▼▼▼
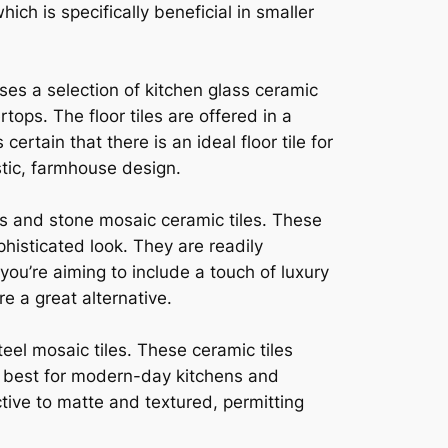
ch is specifically beneficial in smaller
ses a selection of kitchen glass ceramic
ops. The floor tiles are offered in a
rtain that there is an ideal floor tile for
tic, farmhouse design.
ss and stone mosaic ceramic tiles. These
phisticated look. They are readily
you’re aiming to include a touch of luxury
e a great alternative.
eel mosaic tiles. These ceramic tiles
s best for modern-day kitchens and
ctive to matte and textured, permitting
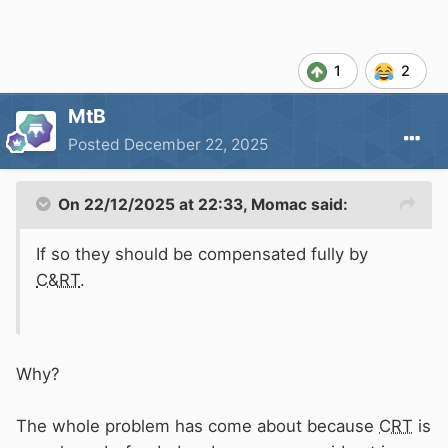
1
2
MtB
Posted
December 22, 2025
On 22/12/2025 at 22:33,
Momac
said:
If so they should be compensated fully by
C&RT
.
Why?
The whole problem has come about because
CRT
is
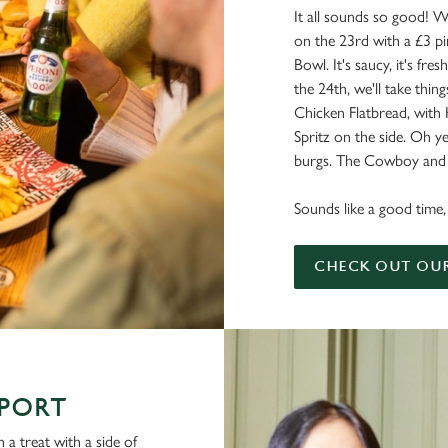
It all sounds so good! W
on the 23rd with a £3 pi
Bowl. It's saucy, it's fresh
the 24th, we'll take things
Chicken Flatbread, with
Spritz on the side. Oh ye
burgs. The Cowboy and a
Sounds like a good time, 
CHECK OUT OU
SPORT
 a treat with a side of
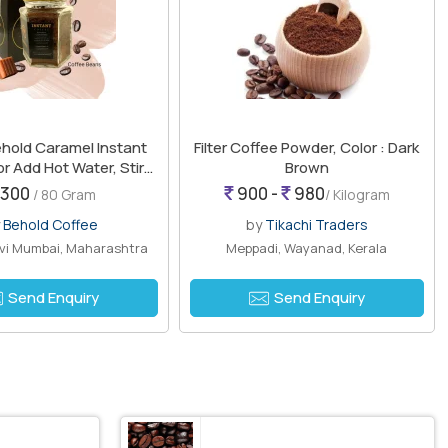
hold Caramel Instant
Filter Coffee Powder, Color : Dark
or Add Hot Water, Stir
Brown
Enjoy
300
900 -
980
/ 80 Gram
/ Kilogram
y
Behold Coffee
by
Tikachi Traders
avi Mumbai, Maharashtra
Meppadi, Wayanad, Kerala
Send Enquiry
Send Enquiry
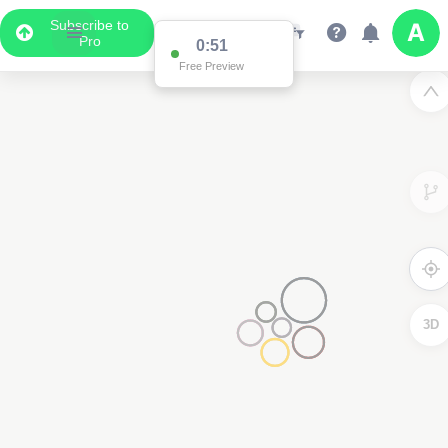
Subscribe to
Pro
0:51
Free Preview
3D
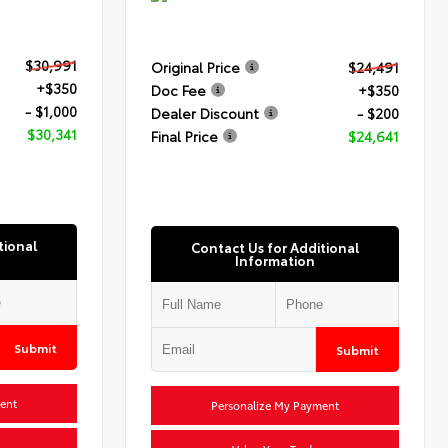
$30,991
Original Price
$24,491
+$350
Doc Fee
+$350
- $1,000
Dealer Discount
- $200
$30,341
Final Price
$24,641
tional
Contact Us for Additional
Information
Submit
Submit
ent
Personalize My Payment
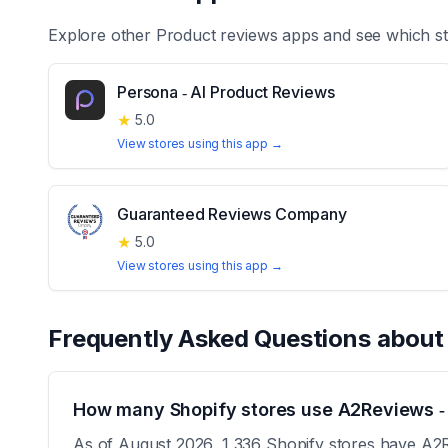
Explore other
Product reviews
apps and see which st
Persona ‑ AI Product Reviews
★
5.0
View stores using this app →
Guaranteed Reviews Company
★
5.0
View stores using this app →
Frequently Asked Questions abou
How many Shopify stores use A2Reviews ‑
As of August 2026, 1,336 Shopify stores have A2Re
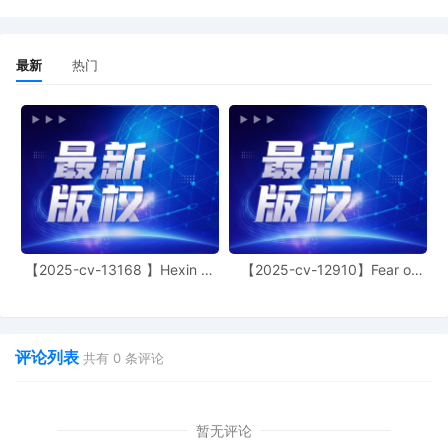
Shelby Miske.
13
10/22/2025
ORDER granting [13] Letter Motion for
Extension of Time. Application GRANTED. Th
最新
热门
deadline to respond to the Complaint is
ADJOURNED to November 14, 2025. (Signe
by Judge Lorna G. Schofield on 10/22/2025)
12
10/08/2025
Summons Returned Executed
11
10/08/2025
Summons Returned Executed
10
10/08/2025
Summons Returned Executed
9
10/02/2025
ORDER: Initial Conference set for 12/2/2025 
【2025-cv-13168 】Hexin 塑
【2025-cv-12910】Fear of
身衣
God 潮牌
03:30 PM in Courtroom 1106, Thurgood
Marshall Courthouse, 40 Foley Square, New
York, NY 10007 before Judge Lorna G.
Schofield. (Signed by Judge Lorna G. Schofi
评论列表
共有
0
条评论
on 10/2/2025)
8
10/02/2025
NOTICE OF APPEARANCE by Thomas Bird o
behalf of Louis Vuitton Malletier SAS.
暂无评论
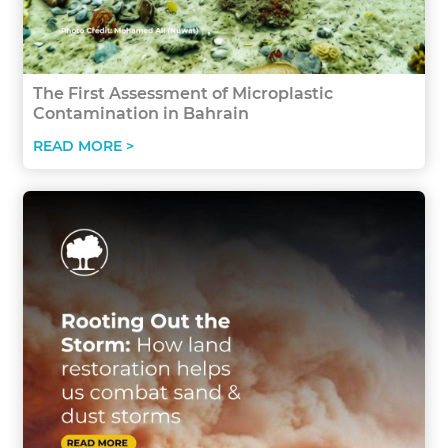
The First Assessment of Microplastic
Contamination in Bahrain
READ MORE >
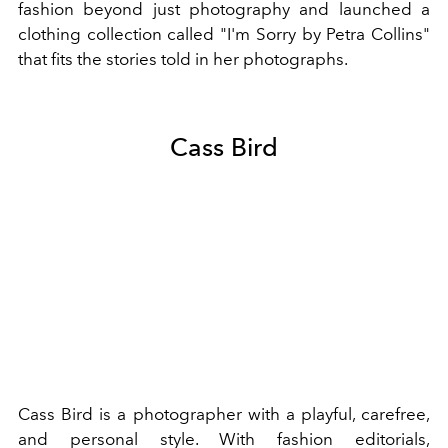
fashion beyond just photography and launched a
clothing collection called "I'm Sorry by Petra Collins"
that fits the stories told in her photographs.
Cass Bird
Cass Bird is a photographer with a playful, carefree,
and personal style. With fashion editorials,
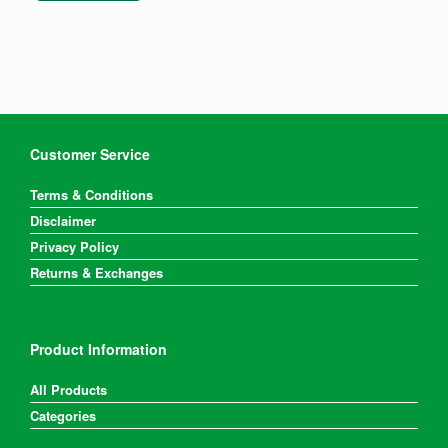
Customer Service
Terms & Conditions
Disclaimer
Privacy Policy
Returns & Exchanges
Product Information
All Products
Categories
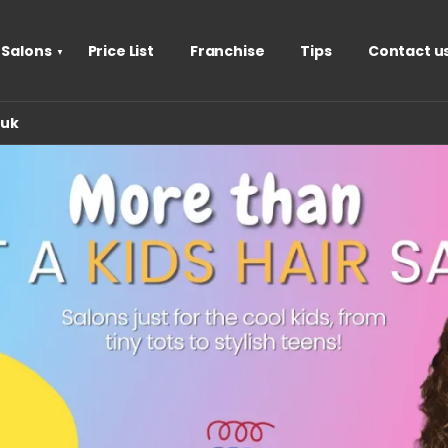
 Salons
Price List
Franchise
Tips
Contact u
.uk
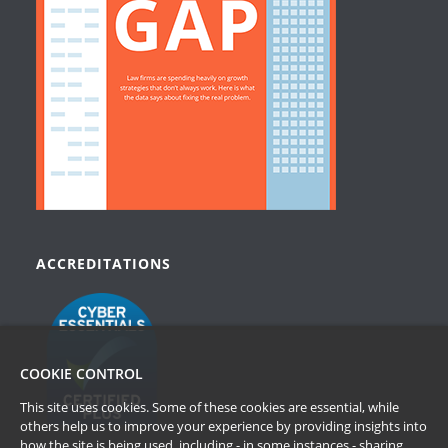
ACCREDITATIONS
COOKIE CONTROL
This site uses cookies. Some of these cookies are essential, while
others help us to improve your experience by providing insights into
how the site is being used, including - in some instances - sharing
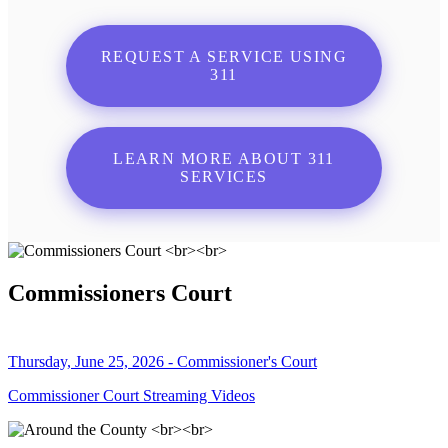
REQUEST A SERVICE USING
311
LEARN MORE ABOUT 311
SERVICES
Commissioners Court
Thursday, June 25, 2026 - Commissioner's Court
Commissioner Court Streaming Videos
▲▲▲
→ Task brief: Using the data above, print every line exactly, omitting pictures.

→ Written solution:
ch is specifically beneficial in smaller
ses a selection of kitchen glass ceramic
ops. The floor tiles are offered in a
rtain that there is an ideal floor tile for
tic, farmhouse design.
ss and stone mosaic ceramic tiles. These
phisticated look. They are readily
you’re aiming to include a touch of luxury
e a great alternative.
eel mosaic tiles. These ceramic tiles
s best for modern-day kitchens and
ctive to matte and textured, permitting
1
2
MtB
Posted
December 22, 2025
On 22/12/2025 at 22:33,
Momac
said:
If so they should be compensated fully by
C&RT
.
Why?
The whole problem has come about because
CRT
is
It all sounds so good! W
on the 23rd with a £3 pi
Bowl. It's saucy, it's fresh
the 24th, we'll take things
Chicken Flatbread, with
Spritz on the side. Oh ye
burgs. The Cowboy and a
Sounds like a good time, 
CHECK OUT OU
SPORT
 a treat with a side of
hold Caramel Instant
Filter Coffee Powder, Color : Dark
or Add Hot Water, Stir
Brown
Enjoy
300
900 -
980
/ 80 Gram
/ Kilogram
y
Behold Coffee
by
Tikachi Traders
avi Mumbai, Maharashtra
Meppadi, Wayanad, Kerala
Send Enquiry
Send Enquiry
Subscribe to
Pro
0:51
Free Preview
3D
$30,991
Original Price
$24,491
+$350
Doc Fee
+$350
- $1,000
Dealer Discount
- $200
$30,341
Final Price
$24,641
tional
Contact Us for Additional
Information
Submit
Submit
ent
Personalize My Payment
Explore other
Product reviews
apps and see which st
Persona ‑ AI Product Reviews
★
5.0
View stores using this app →
Guaranteed Reviews Company
★
5.0
View stores using this app →
Frequently Asked Questions abou
How many Shopify stores use A2Reviews ‑
As of August 2026, 1,336 Shopify stores have A2Re
Shelby Miske.
13
10/22/2025
ORDER granting [13] Letter Motion for
Extension of Time. Application GRANTED. Th
最新
热门
deadline to respond to the Complaint is
ADJOURNED to November 14, 2025. (Signe
by Judge Lorna G. Schofield on 10/22/2025)
12
10/08/2025
Summons Returned Executed
11
10/08/2025
Summons Returned Executed
10
10/08/2025
Summons Returned Executed
9
10/02/2025
ORDER: Initial Conference set for 12/2/2025 
【2025-cv-13168 】Hexin 塑
【2025-cv-12910】Fear of
身衣
God 潮牌
03:30 PM in Courtroom 1106, Thurgood
Marshall Courthouse, 40 Foley Square, New
York, NY 10007 before Judge Lorna G.
Schofield. (Signed by Judge Lorna G. Schofi
评论列表
共有
0
条评论
on 10/2/2025)
8
10/02/2025
NOTICE OF APPEARANCE by Thomas Bird o
behalf of Louis Vuitton Malletier SAS.
暂无评论
The First Assessment of Microplastic
Contamination in Bahrain
READ MORE >
fashion beyond just photography and launched a
clothing collection called "I'm Sorry by Petra Collins"
that fits the stories told in her photographs.
Cass Bird
Cass Bird is a photographer with a playful, carefree,
and personal style. With fashion editorials,
Customer Service
Terms & Conditions
Disclaimer
Privacy Policy
Returns & Exchanges
Product Information
All Products
Categories
 Salons
Price List
Franchise
Tips
Contact u
.uk
ACCREDITATIONS
COOKIE CONTROL
This site uses cookies. Some of these cookies are essential, while
others help us to improve your experience by providing insights into
how the site is being used, including - in some instances - sharing
REQUEST A SERVICE USING
311
LEARN MORE ABOUT 311
SERVICES
Commissioners Court
Thursday, June 25, 2026 - Commissioner's Court
Commissioner Court Streaming Videos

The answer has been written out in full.